E Tania acrescentou:

A discriminação eu acho... a discriminação antes era mais acirrada, agora não mais. As cotas, eles... tudo eles usam as cotas e a gente se sente discriminada, a gente só consegue espaço por conta de cota. Eu acho que isso está deixando um pouco de lado e a mulher, pela qualificação, está se preparando pra tudo e aqui dentro não é diferente, a gente tem curso de formação [sindical], tem as malditas cotas. [Com] essa nova direção, tudo tem a participação das mulheres. Eles abrem espaço pr’as mulheres participarem. Claro que há as dificuldades ainda, é cultura isso, da mulher ... a gente ainda carrega esse preconceito da mulher ter que ficar em casa cozinhando, mas aqui dentro do sindicato está mudando bastante isso, eles já respeitam mais. Nas mesas, quando tem evento, sempre tem a participação de uma de nós. (Tania)

Às vezes tem ainda alguma brincadeirinha desagradável mas a gente tem que ter habilidade de passar por cima desse tipo de brincadeirinha sem se machucar. Fingir que não ouviu e depois dar a resposta quando der, à altura que eles merecem. Brincando mas atinge. (Gilza)

Quando questionadas se, em suas opiniões, as mulheres desfrutam do mesmo poder de decisão que os colegas sindicalistas, Tania e Gilza relataram:

Não! As mulheres e os homens ... não. Ainda não, não temos, ainda quem manda são eles, a maioria. A [diretoria] executiva é composta só de homem atualmente. Agora, nessa próxima executiva nós vamos ter [uma mulher na composição da diretoria executiva]. Daí pra frente eu acho que a coisa muda um pouquinho mas ainda nós não vamos ter aquele poder de decisão. Ainda nós vamos depender dos homens. (Tania)

(risos) Elas têm o mesmo poder de decisão, mas não tanto quanto os homens. São mais fragilizadas, mas quando vamos todas juntas, a gente consegue. Mas o poder ainda não está de graça nas nossas mãos. Ainda falta um pouco. (Gilza)

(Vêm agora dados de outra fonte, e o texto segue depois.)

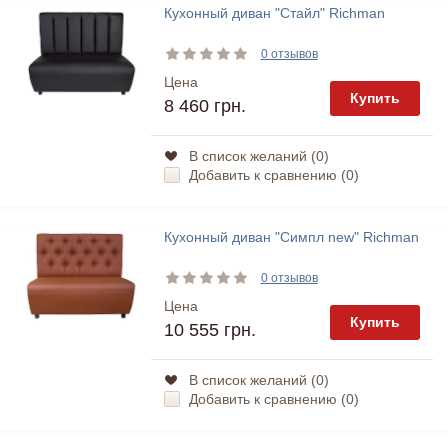
Кухонный диван "Стайл" Richman
0 отзывов
Цена
Купить
8 460 грн.
В список желаний (
0
)
Добавить к сравнению (
0
)
Кухонный диван "Симпл new" Richman
0 отзывов
Цена
Купить
10 555 грн.
В список желаний (
0
)
Добавить к сравнению (
0
)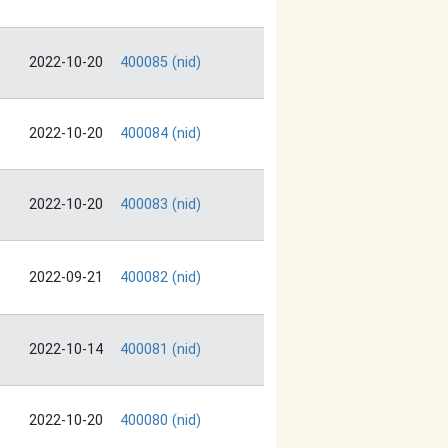
2022-10-20
400085 (nid)
2022-10-20
400084 (nid)
2022-10-20
400083 (nid)
2022-09-21
400082 (nid)
2022-10-14
400081 (nid)
2022-10-20
400080 (nid)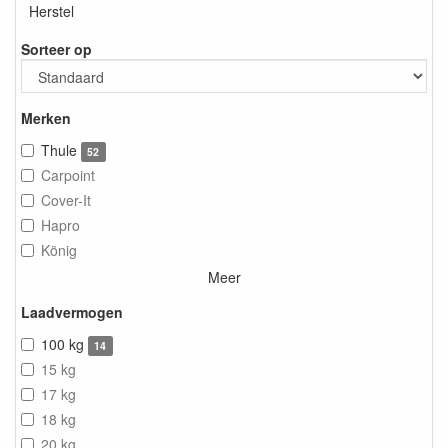
Herstel
Sorteer op
Merken
Thule
52
Carpoint
Cover-It
Hapro
König
Meer
Laadvermogen
100 kg
14
15 kg
17 kg
18 kg
20 kg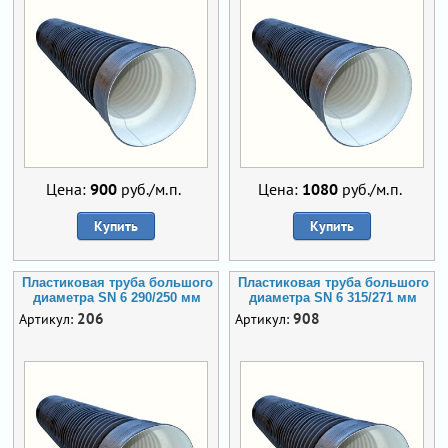
Цена:
900
руб./м.п.
Цена:
1080
руб./м.п.
Купить
Купить
Пластиковая труба большого
Пластиковая труба большого
диаметра SN 6 290/250 мм
диаметра SN 6 315/271 мм
206
908
Артикул:
Артикул: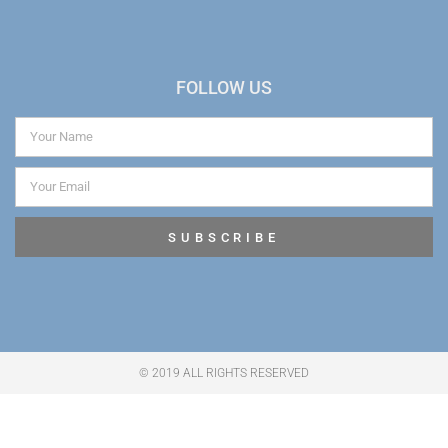
FOLLOW US
SUBSCRIBE
© 2019 ALL RIGHTS RESERVED​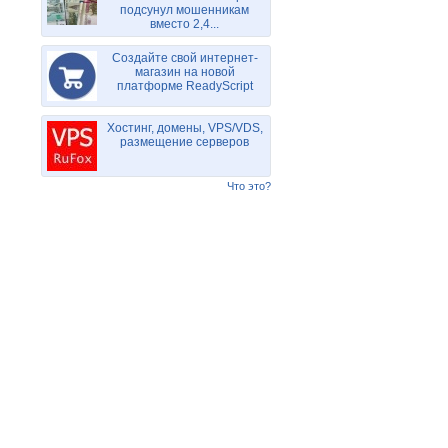
подсунул мошенникам
вместо 2,4...
Создайте свой интернет-
магазин на новой
платформе ReadyScript
Хостинг, домены, VPS/VDS,
размещение серверов
Что это?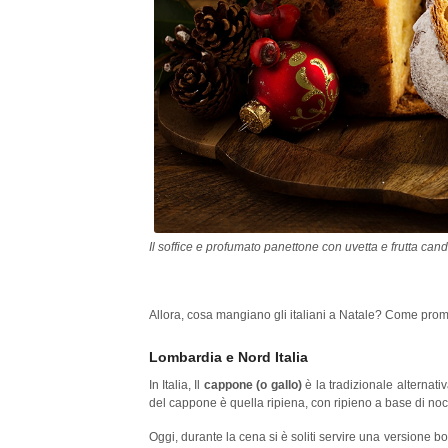
Il soffice e profumato panettone con uvetta e frutta cand
Allora, cosa mangiano gli italiani a Natale? Come prom
Lombardia e Nord Italia
In Italia, Il
cappone (o gallo)
è la tradizionale alternati
del cappone è quella ripiena, con ripieno a base di noc
Oggi, durante la cena si è soliti servire una versione b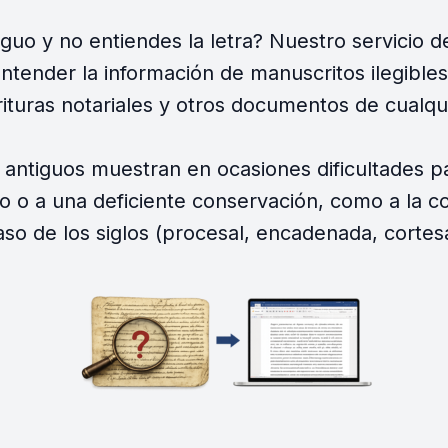
uo y no entiendes la letra? Nuestro servicio 
ntender la información de manuscritos ilegible
ituras notariales y otros documentos de cualqui
antiguos muestran en ocasiones dificultades pa
no o a una deficiente conservación, como a la co
aso de los siglos (procesal, encadenada, cortesa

As entrevistadas referem-se, muitas vezes, em seus depoimentos, a situações de discriminação. Porém, verificou-se a dificuldade com que, em alguns momentos, fossem retratadas as situações em que elas próprias estivessem envolvidas, sobretudo em referência ao espaço sindical. Embora tenha havido relatos que abordam algumas experiências de discriminação, as denúncias foram realizadas de maneira dispersa ao longo das narrativas. Essas experiências não foram comentadas quando se fazia uma pergunta direta, como quando se questionou se a entrevistada já sofreu ou tem conhecimento de outras companheiras que tenham sido alvo de discriminação. A resposta apresentou-se, muitas vezes, de maneira negativa, isto é, houve uma tendência a negar, a afirmar que “existe sim, mas eu nunca presenciei”, “já existiu”, “deve ter havido”, “mas comigo não, nunca aconteceu”. Referir-se, em alguns momentos, ao preconceito como algo distante delas mesmas, ou como algo localizado no passado pode demonstrar que essas situações se dêem, por vezes, de maneira mais implícita, e que sejam vivenciadas sem que se passem tão apercebidas pelas próprias diretoras. Ainda é relevante salientar que boa parte das entrevistas foram conduzidas no espaço sindical, o que também sustenta a possibilidade de que, justamente por comporem a diretoria na instância sindical, denúncias enfáticas resultem, de certo modo, em desprestígio da instituição ou delas mesmas perante os demais diretores.